From: Wang Yugui <wangyugui@e16-tech.com>
To: Dave Chinner <dgc@kernel.org>
Cc: linux-xfs@vger.kernel.org
Subject: Re: [ RFC ] xfs: 4K inode support
Date: Thu, 23 Apr 2026 07:02:27 +0800 [thread overview]
Message-ID: <20260423070227.B2C6.409509F4@e16-tech.com> (raw)
In-Reply-To: <aelAeiyiAyFiJUgQ@dread>
Hi,
> On Wed, Apr 22, 2026 at 07:05:15AM +0800, Wang Yugui wrote:
> > use case for 4K inode
> > - simpler logic for 4Kn device, and less lock.
>
> Nope, neither of these are true.
>
> There is no change in logic when inode sizes change, and there is no
> change in locking as inode size changes.
>
> This is because inodes are allocated in chunks of 64, and they are
> read and written in clusters of 32 inodes. Hence all that changing
> the size of the inode does is change the size of the inode cluster
> buffer.
>
> And therein lies the problem: 32 x 4kB inodes is 128kB. Looking at
> xfs_types.h:
>
> /*
> * Minimum and maximum blocksize and sectorsize.
> * The blocksize upper limit is pretty much arbitrary.
> * The sectorsize upper limit is due to sizeof(sb_sectsize).
> * CRC enable filesystems use 512 byte inodes, meaning 512 byte block sizes
> * cannot be used.
> */
> #define XFS_MIN_BLOCKSIZE_LOG 9 /* i.e. 512 bytes */
> #define XFS_MAX_BLOCKSIZE_LOG 16 /* i.e. 65536 bytes */
> #define XFS_MIN_BLOCKSIZE (1 << XFS_MIN_BLOCKSIZE_LOG)
> #define XFS_MAX_BLOCKSIZE (1 << XFS_MAX_BLOCKSIZE_LOG)
>
> Yup, XFS defines a maximum block size of 64kB, and inode cluster
> buffers are already at this maximum size for 2kB inodes.
>
> > - better performance for directory with many files.
>
> No, it won't make any difference to large directory performance
> because they are in block/leaf/node form and all the directory
> information is held in extents external to the inode. The size of
> the directory inode really does not influence the performance of the
> directory once it transitions out of inline format.
>
> In fact, larger inode sizes result in lower performance for
> directory ops, because the metadata footprint has increased in
> size and so every inode cluster IO now has higher latency and
> consumes more IO bandwidth. i.e. the -inode operations- that are
> done during directory modifications are slower...
>
> Then there's the larger memory footprint of the buffer cache due to
> cached inode cluster buffers - in most cases that's all wasted space
> because inode metadata is typically just an inode core (176 bytes),
> a couple of extent records (16 bytes each) and maybe a couple of
> xattrs (e.g. selinux).

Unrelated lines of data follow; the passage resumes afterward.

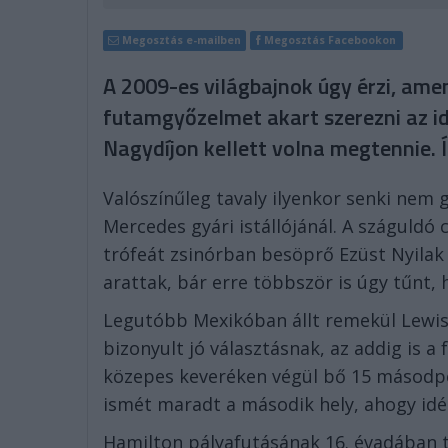
Megosztás e-mailben
Megosztás Facebookon
A 2009-es világbajnok úgy érzi, ame
futamgyőzelmet akart szerezni az id
Nagydíjon kellett volna megtennie. Í
Valószínűleg tavaly ilyenkor senki nem g
Mercedes gyári istállójánál. A száguldó
trófeát zsinórban besöprő Ezüst Nyila
arattak, bár erre többször is úgy tűnt,
Legutóbb Mexikóban állt remekül Lewi
bizonyult jó választásnak, az addig is 
közepes keveréken végül bő 15 másodper
ismét maradt a második hely, ahogy idé
Hamilton pályafutásának 16. évadában t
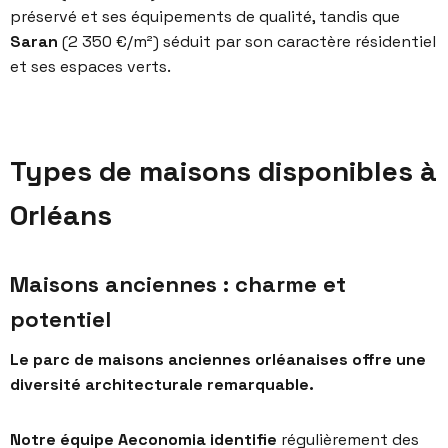
préservé et ses équipements de qualité, tandis que
Saran
(2 350 €/m²) séduit par son caractère résidentiel
et ses espaces verts.
Types de maisons disponibles à
Orléans
Maisons anciennes : charme et
potentiel
Le parc de maisons anciennes orléanaises offre une
diversité architecturale remarquable.
Notre équipe Aeconomia identifie
régulièrement des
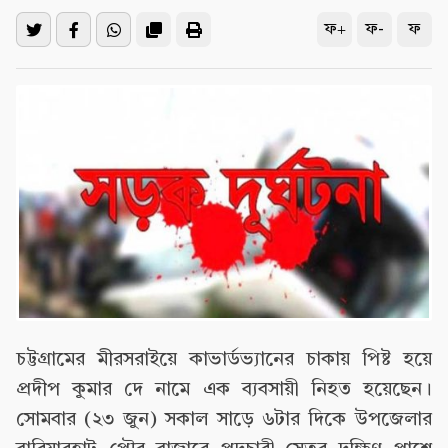
ফ+
ফ-
ফ
চট্টগ্রামের মীরসরাইয়ে কাভার্ডভ্যানের চাকায় পিষ্ট হয়ে
প্রদীপ কুমার দে নামে এক ব্যবসায়ী নিহত হয়েছেন।
সোমবার (২৩ জুন) সকাল সাড়ে ৬টার দিকে উপজেলার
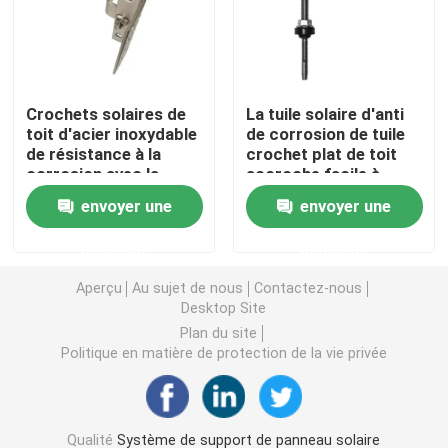
Pinces de montage pour panneaux solaires
Crochets solaires de
La tuile solaire d'anti
Rails de montage de panneaux solaires
toit d'acier inoxydable
de corrosion de tuile
de résistance à la
crochet plat de toit
corrosion avec la
accroche facile à
Mi bride de panneau solaire
charge de vent 60m/S
installer
envoyer une
envoyer une
Bride d'extrémité de panneau solaire
demande
demande
Aperçu
Au sujet de nous
Contactez-nous
Kit d'épissure de rail
Desktop Site
Plan du site
Politique en matière de protection de la vie privée
Bâti d'inclinaison de panneau solaire
Crochet de toit solaire
Qualité
Système de support de panneau solaire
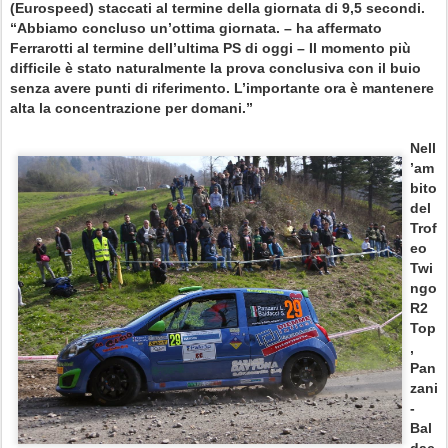
(Eurospeed) staccati al termine della giornata di 9,5 secondi.
“Abbiamo concluso un’ottima giornata. – ha affermato
Ferrarotti al termine dell’ultima PS di oggi – Il momento più
difficile è stato naturalmente la prova conclusiva con il buio
senza avere punti di riferimento. L’importante ora è mantenere
alta la concentrazione per domani.”
Nell
’am
bito
del
Trof
eo
Twi
ngo
R2
Top
,
Pan
zani
-
Bal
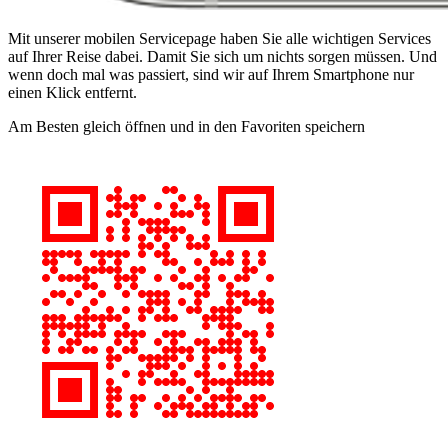
Mit unserer mobilen Servicepage haben Sie alle wichtigen Services
auf Ihrer Reise dabei. Damit Sie sich um nichts sorgen müssen. Und
wenn doch mal was passiert, sind wir auf Ihrem Smartphone nur
einen Klick entfernt.
Am Besten gleich öffnen und in den Favoriten speichern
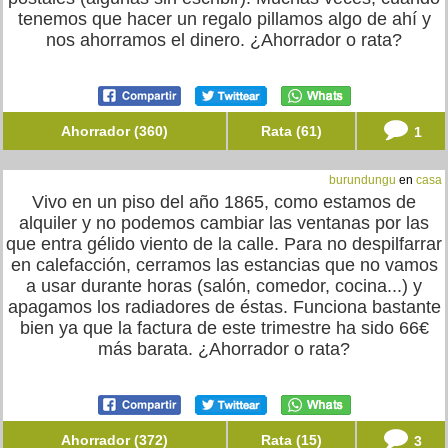
tenemos que hacer un regalo pillamos algo de ahí y
nos ahorramos el dinero. ¿Ahorrador o rata?
Ahorrador (360)
Rata (61)
1
burundungu
en
casa
Vivo en un piso del año 1865, como estamos de
alquiler y no podemos cambiar las ventanas por las
que entra gélido viento de la calle. Para no despilfarrar
en calefacción, cerramos las estancias que no vamos
a usar durante horas (salón, comedor, cocina...) y
apagamos los radiadores de éstas. Funciona bastante
bien ya que la factura de este trimestre ha sido 66€
más barata. ¿Ahorrador o rata?
Ahorrador (372)
Rata (15)
3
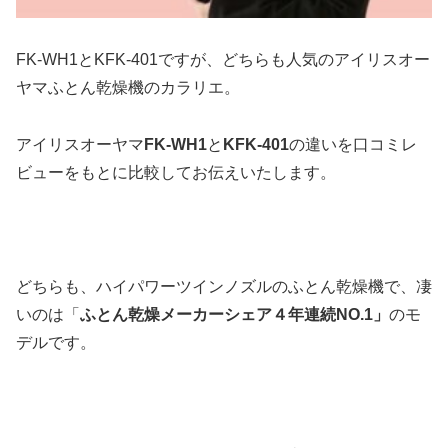
FK-WH1とKFK-401ですが、どちらも人気のアイリスオー
ヤマふとん乾燥機のカラリエ。
アイリスオーヤマ
FK-WH1
と
KFK-401
の違いを口コミレ
ビューをもとに比較してお伝えいたします。
どちらも、ハイパワーツインノズルのふとん乾燥機で、凄
いのは「
ふとん乾燥メーカーシェア４年連続NO.1」
のモ
デルです。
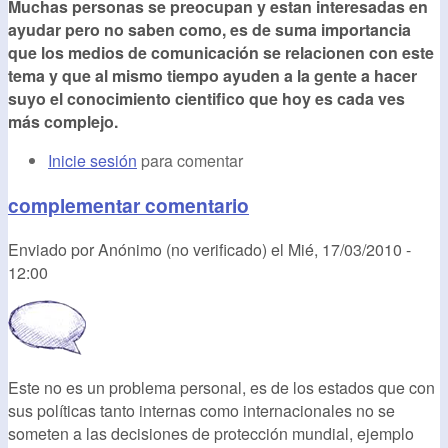
Muchas personas se preocupan y estan interesadas en
ayudar pero no saben como, es de suma importancia
que los medios de comunicación se relacionen con este
tema y que al mismo tiempo ayuden a la gente a hacer
suyo el conocimiento cientifico que hoy es cada ves
más complejo.
Inicie sesión
para comentar
complementar comentario
Enviado por
Anónimo (no verificado)
el
Mié, 17/03/2010 -
12:00
Este no es un problema personal, es de los estados que con
sus políticas tanto internas como internacionales no se
someten a las decisiones de protección mundial, ejemplo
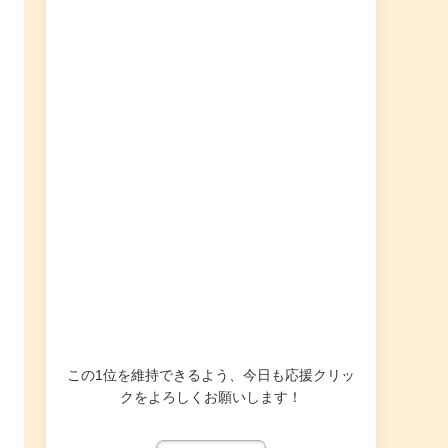
この1位を維持できるよう、今日も応援クリッ
クをよろしくお願いします！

So a typical inode will only contain maybe
> 300 bytes of metadata, yet now they take up 4kB of RAM -each- when
> resident in the buffer cache...
>
> > - maybe inline data support later.
>
> That's a whole different problem - it doesn't require inode sizes to
> be expanded to implement.
>
> > TODO:
> > still crash in xfs_trans_read_buf_map() when mount a 4K inode xfs now.
>
> Good luck with that - there's several issues with on-disk format
> constants that need to be sorted out before IO will work. e.g.
> you'll hit this error through _xfs_trans_bjoin():
>
> xfs_err(mp,
> "buffer item dirty bitmap (%u uints) too small to reflect %u bytes!",
> map_size,
> BBTOB(bp->b_maps[i].bm_len));
>
> and it will shut down with a corruption error. That's indicating
> that the on-disk journal format for buffer logging does not support
> the buffer size being read. i.e. there's a problem with the inode
> cluster size....
>
> IOWs, there are -lots- of complex and cirtical subsystems that
> increasing the inode size will break and need to be fixed. Changing
> a fundamental on-disk format constant isn't a simple thing to do, an
> AI will not be able to tell you all the things you need to change
> and test without already knowing where all the architectural
> problems are to begin with....
>
> Without an actual solid reason for making fundamental on-disk format
> changes and a commitment of significant time and testing resources,
> changes of this scope are unlikely to be made...
>
> -Dave.
> --
> Dave Chinner
> dgc@kernel.org
Thanks a lot for these info.
the basic logic is that, for 4Kn device, the min io size is already 4K.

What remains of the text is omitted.